- [Task] Pull out every line below holding the word "Gifts".

(Records drawn from a dataset)
********************

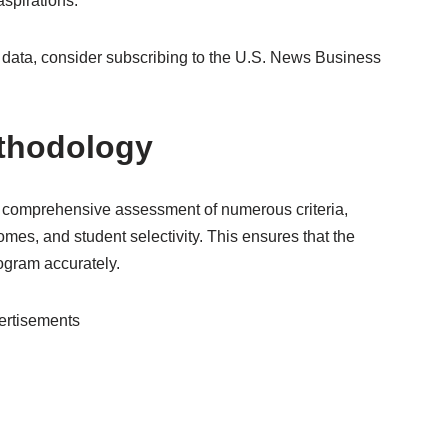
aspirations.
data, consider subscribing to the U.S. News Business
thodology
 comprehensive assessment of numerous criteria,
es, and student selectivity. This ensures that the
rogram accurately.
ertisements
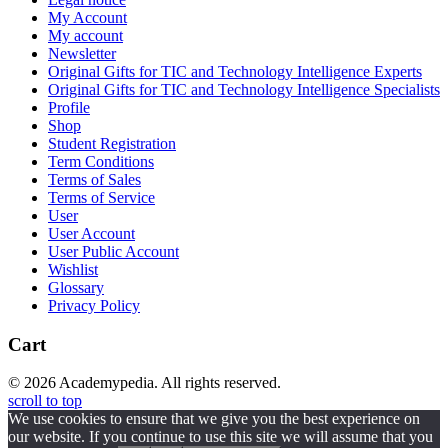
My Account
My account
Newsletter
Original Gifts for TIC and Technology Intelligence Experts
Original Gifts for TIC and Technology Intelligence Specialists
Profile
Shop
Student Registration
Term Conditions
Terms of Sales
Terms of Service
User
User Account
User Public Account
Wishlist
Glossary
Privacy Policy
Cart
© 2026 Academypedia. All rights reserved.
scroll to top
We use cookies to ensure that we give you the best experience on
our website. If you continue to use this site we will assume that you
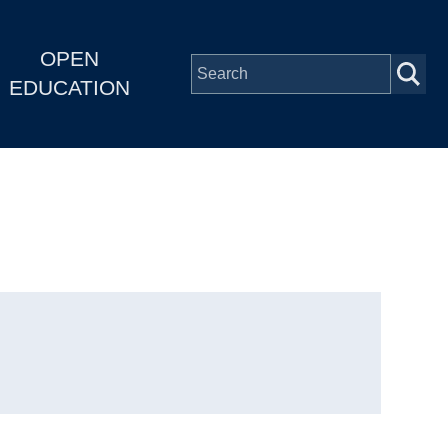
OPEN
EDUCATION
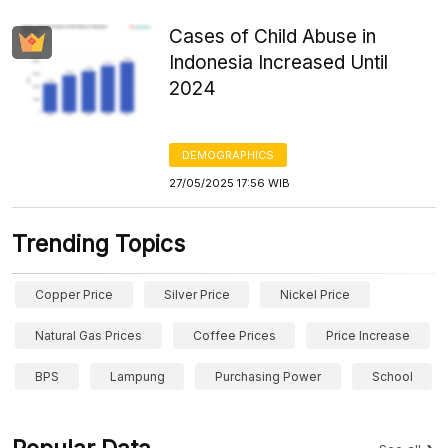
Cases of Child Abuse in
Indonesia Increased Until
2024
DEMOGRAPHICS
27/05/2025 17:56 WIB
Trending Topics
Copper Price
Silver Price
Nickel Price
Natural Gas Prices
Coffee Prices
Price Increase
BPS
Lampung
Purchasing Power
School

********************

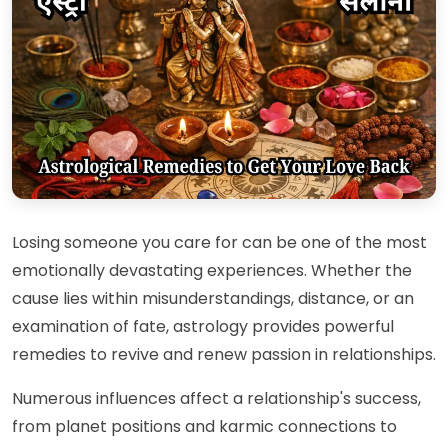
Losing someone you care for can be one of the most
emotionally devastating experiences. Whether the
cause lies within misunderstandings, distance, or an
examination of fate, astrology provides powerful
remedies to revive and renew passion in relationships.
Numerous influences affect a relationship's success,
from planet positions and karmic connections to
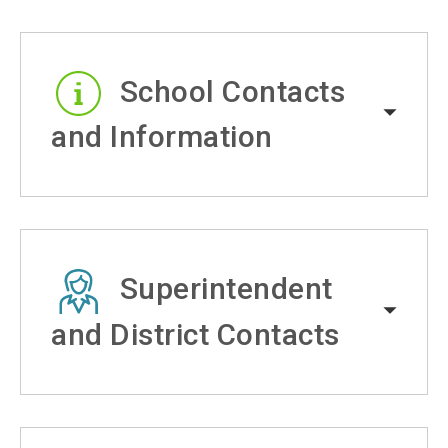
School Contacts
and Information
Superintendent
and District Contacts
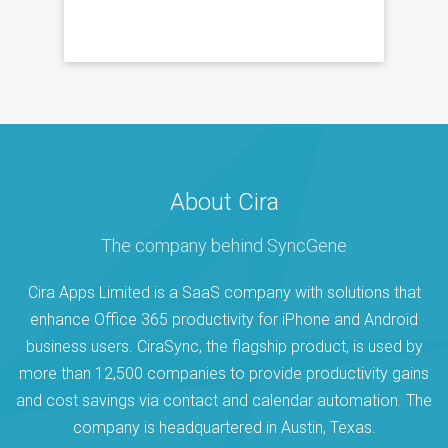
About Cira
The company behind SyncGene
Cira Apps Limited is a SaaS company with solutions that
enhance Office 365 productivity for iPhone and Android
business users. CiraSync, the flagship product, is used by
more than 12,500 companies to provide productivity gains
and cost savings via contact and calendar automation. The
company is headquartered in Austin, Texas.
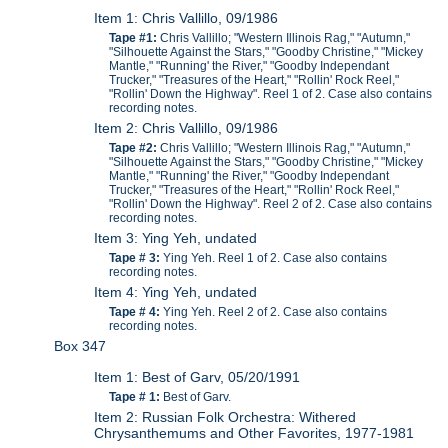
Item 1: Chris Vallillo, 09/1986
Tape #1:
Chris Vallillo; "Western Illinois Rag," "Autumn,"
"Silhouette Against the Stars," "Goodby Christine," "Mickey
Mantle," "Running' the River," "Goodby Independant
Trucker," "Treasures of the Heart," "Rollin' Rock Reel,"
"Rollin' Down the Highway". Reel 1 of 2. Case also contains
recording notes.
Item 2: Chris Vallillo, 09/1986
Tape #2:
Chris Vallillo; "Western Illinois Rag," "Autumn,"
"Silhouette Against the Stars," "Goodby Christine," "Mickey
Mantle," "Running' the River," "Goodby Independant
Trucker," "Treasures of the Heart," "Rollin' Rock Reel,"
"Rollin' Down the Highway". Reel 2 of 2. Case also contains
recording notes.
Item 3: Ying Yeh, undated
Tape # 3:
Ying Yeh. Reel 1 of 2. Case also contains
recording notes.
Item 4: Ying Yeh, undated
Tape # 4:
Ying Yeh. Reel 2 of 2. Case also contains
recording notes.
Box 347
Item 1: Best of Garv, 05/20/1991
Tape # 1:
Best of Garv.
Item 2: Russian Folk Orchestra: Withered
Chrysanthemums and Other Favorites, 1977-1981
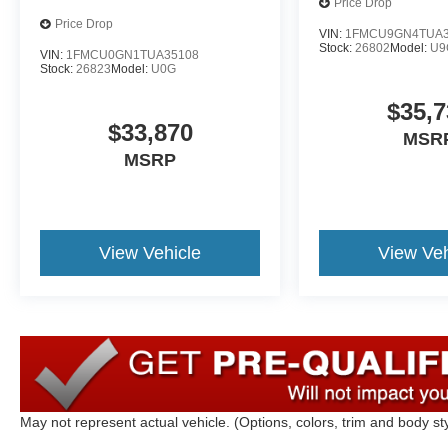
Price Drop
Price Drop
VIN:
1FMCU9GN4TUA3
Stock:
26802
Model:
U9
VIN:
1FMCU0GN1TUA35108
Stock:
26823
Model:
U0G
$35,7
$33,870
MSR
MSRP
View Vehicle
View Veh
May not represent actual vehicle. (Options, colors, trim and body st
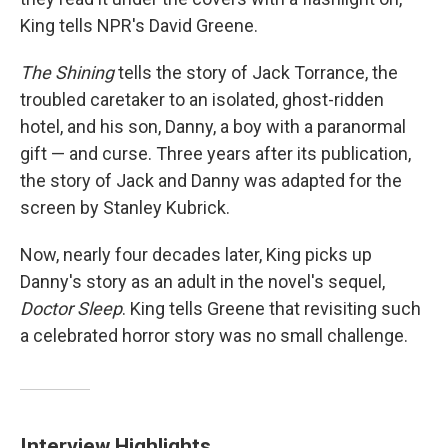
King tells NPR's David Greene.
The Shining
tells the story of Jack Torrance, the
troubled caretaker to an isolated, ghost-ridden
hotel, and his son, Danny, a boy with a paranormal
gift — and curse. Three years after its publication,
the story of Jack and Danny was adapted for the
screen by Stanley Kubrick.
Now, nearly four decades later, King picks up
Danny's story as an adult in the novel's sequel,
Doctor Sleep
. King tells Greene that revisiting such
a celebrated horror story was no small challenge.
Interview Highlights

********************

- [Exercise solution]
Original Gifts for TIC and Technology Intelligence Experts
Original Gifts for TIC and Technology Intelligence Specialists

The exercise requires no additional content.